■ **Instructions to follow**
Write out the entire listing below exactly, with the pictures left out.

■ **Supplied data**
---*---
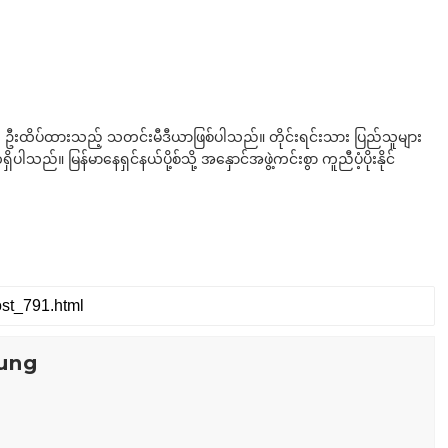
ို ဦးထိပ်ထားသည့် သတင်းမီဒီယာဖြစ်ပါသည်။ တိုင်းရင်းသား ပြည်သူများ
်။ မြန်မာနေရှင်နယ်ပို့စ်သို့ အနှောင်အဖွဲ့ကင်းစွာ ကူညီပံ့ပိုးနိုင်
ung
---*---
■ **Task answer**
ို ဦးထိပ်ထားသည့် သတင်းမီဒီယာဖြစ်ပါသည်။ တိုင်းရင်းသား ပြည်သူများ
်။ မြန်မာနေရှင်နယ်ပို့စ်သို့ အနှောင်အဖွဲ့ကင်းစွာ ကူညီပံ့ပိုးနိုင်
ung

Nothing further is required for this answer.